Hope that helps and post some pics of your new paint job


----------



## Hoosier (Jun 28, 2007)

John464 said:


> does not matter the brand. most warning labels are a standardized warning anyhow.
> 
> contact your nearest chipper dealer, whether it be Bandit, Morbark, etc and just get the labels from a similar sized machine . ie. if your machine is a 12" get the 08(or most current) labels from a Bandit 250xp
> 
> Hope that helps and post some pics of your new paint job



I will try that, and unfortunately the paint job is not so great. I used safety yellow. I shoulda used Cat yellow as it will not cause sunburn.

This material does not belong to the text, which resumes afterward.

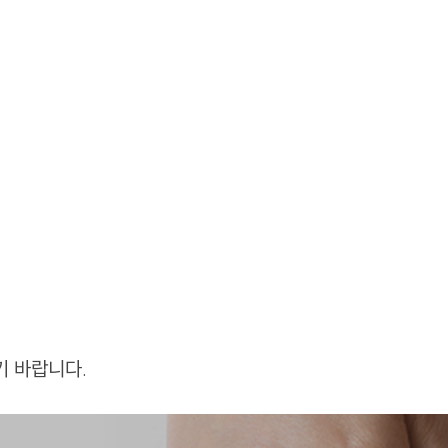
기 바랍니다.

I will get one even tho it will cause me embarrassment...


----------



## Hoosier (Jun 28, 2007)

Here, also a shot of the woodpile... Kinda bright...


----------



## gdn (Jun 29, 2007)

I made safety decals taking pics from internet and laminating them. You could look up web sites that sell decals (that's what I did, there's heaps) or probably find better decals in an online chainsaw/chipper/machinery manual


----------



## Hoosier (Jun 29, 2007)

gdn said:


> I made safety decals taking pics from internet and laminating them. You could look up web sites that sell decals (that's what I did, there's heaps) or probably find better decals in an online chainsaw/chipper/machinery manual



How did you affix them to the machine?


----------



## gdn (Jun 30, 2007)

I was just making "do not use" tags, but imagine 'no more nails' or a good quality adhesive should work admirably.


----------